Analyzing injuries, crashes and hit-and-runs at Colorado ski areas

Skies-in-a-Colorado-Resort-2

It’s absolutely terrifying what is happening at some of these ski areas.”

CHB mentioned in the Colorado Sun:

April 9th, 2024, Analyzing injuries, crashes and hit-and-runs at Colorado ski areas, By Jason Blevins, Colorado Sun (modified for brevity)

Ura Kim was skiing with her husband and friends at Breckenridge in early January 2019 when she was struck by a young skier and shoved into a tree. [The young skier did not stay at the scene to give his name and address as is required by the Colorado Ski Safety Act].

The Kims called Jim Chalat, a Denver attorney who has represented injured skiers for decades. Chalat filed a lawsuit on behalf of Ura Kim, against a yet-to-be-named skier dubbed John Doe.

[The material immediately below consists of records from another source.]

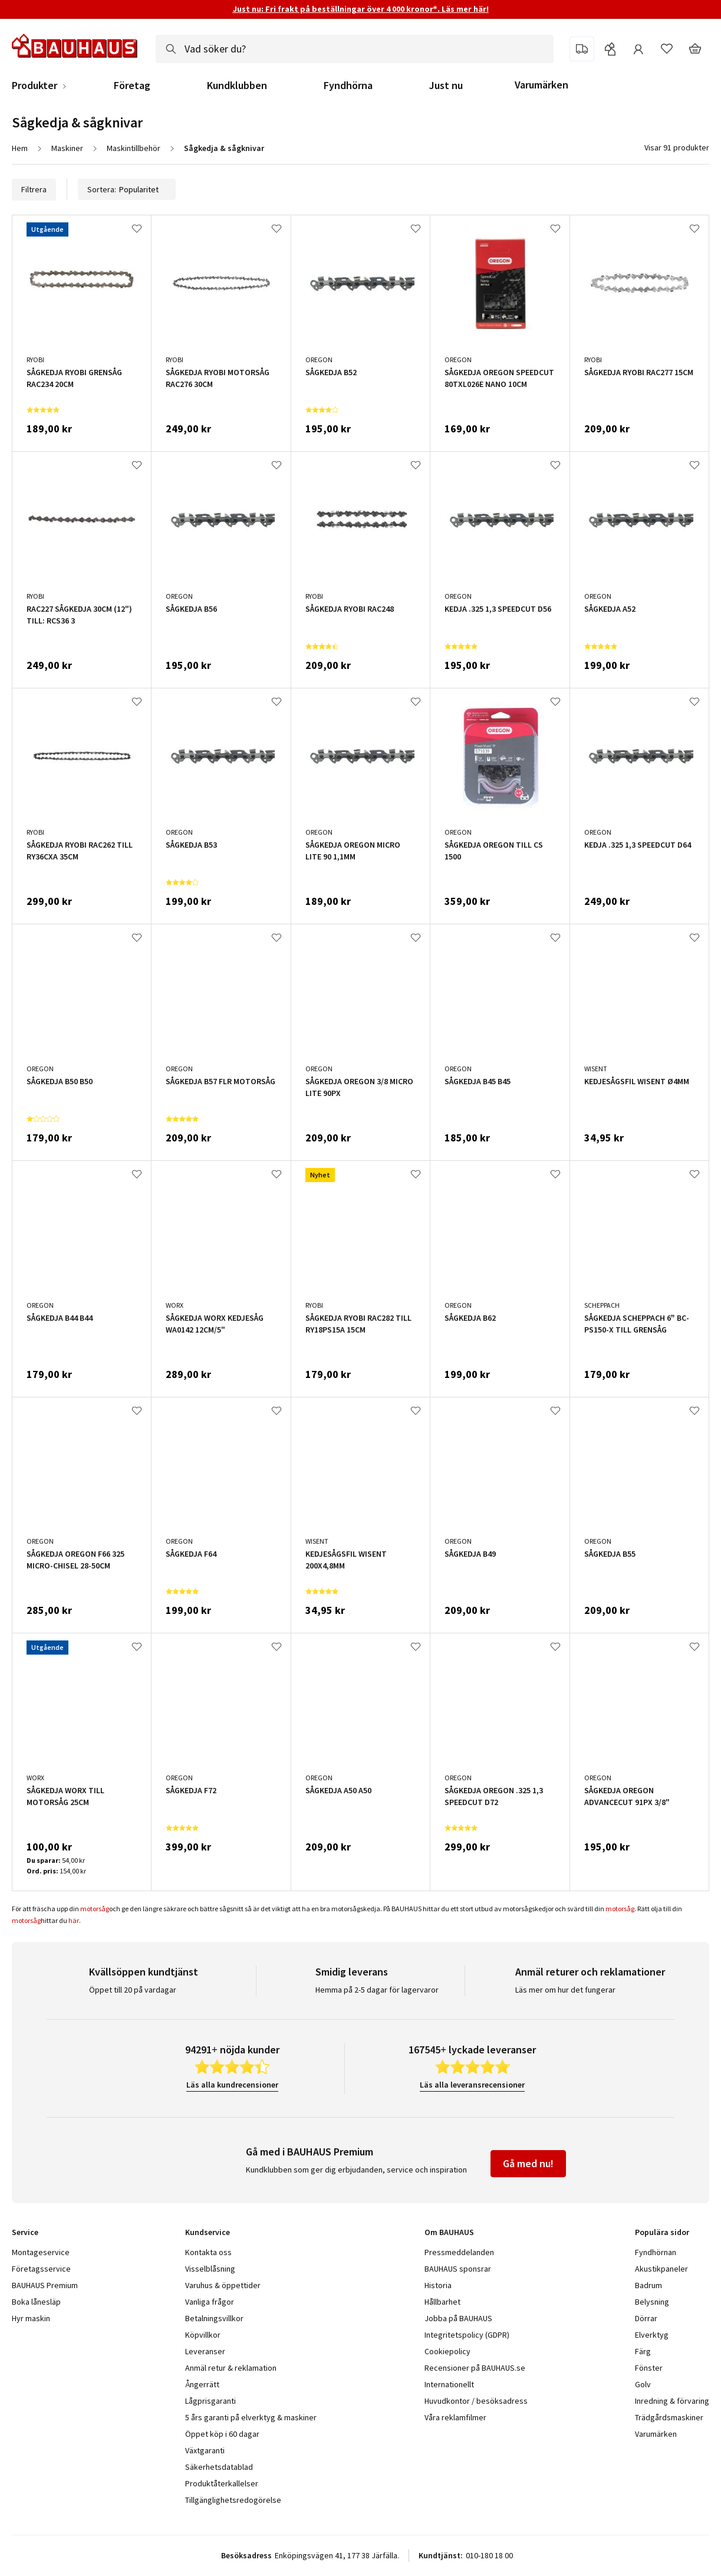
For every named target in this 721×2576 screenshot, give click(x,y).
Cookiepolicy (447, 2351)
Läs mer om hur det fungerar (565, 1989)
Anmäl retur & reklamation (230, 2367)
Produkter (34, 85)
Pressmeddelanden (459, 2252)
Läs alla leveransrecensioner (472, 2084)
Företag (132, 85)
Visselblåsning (210, 2268)
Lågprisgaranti (210, 2400)
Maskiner (67, 148)
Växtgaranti (205, 2450)
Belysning (652, 2301)
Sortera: (126, 189)
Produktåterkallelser (221, 2483)
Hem (20, 148)
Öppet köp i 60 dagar (222, 2434)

The lawsuit was enough to get a judge to sign a subpoena for the ski area’s pass-scanning data. Stephen Kim is a software and data engineer who has worked with statistics for more than 30 years. Kim copied the information into a database and built software to search for a young skier and a parent who fit his profile and rode the chairlift shortly after his wife was hit. Mr. Kim and Jim Chalat narrowed it down to a 12-year-old boy and his parents.  Chalat hired a private investigator who called the parents, the mom replied to the investigator’s question about skiing that day at Breckenridge, saying, “My son did not hit that woman.”

The Kims settled with the family’s insurance company. After a couple years of recovery from a broken jaw and broken wrist, Ura Kim has already skied 82 days this winter. She and her husband no longer ski at Breckenridge. 

When Kim called the Summit County Sheriff’s Office to file a report, he says a deputy told him “we have never caught a hit-and-run person.” 

“Something has to change,” Stephen says. “It’s absolutely terrifying what is happening at some of these ski areas.”

Earlier this year the Summit County Sheriff’s Office did identify a snow biker involved in a hit-and-run that injured two skiers at Keystone. The 50-year-old man was charged with leaving the scene of a collision six days after he struck a man and his daughter, leaving them seriously injured. 

Chalat says his personal injury law firm — Chalat Hatten and Banker — gets hundreds of calls a year from injured skiers. 

Lately, he says, “we are seeing a significant increase in hit-and-run.”

“I find it really disturbing because the sheriff’s departments in ski counties either do not have the resources or they do not have the interest in locating these hit-and-run perpetrators,” Chalat says.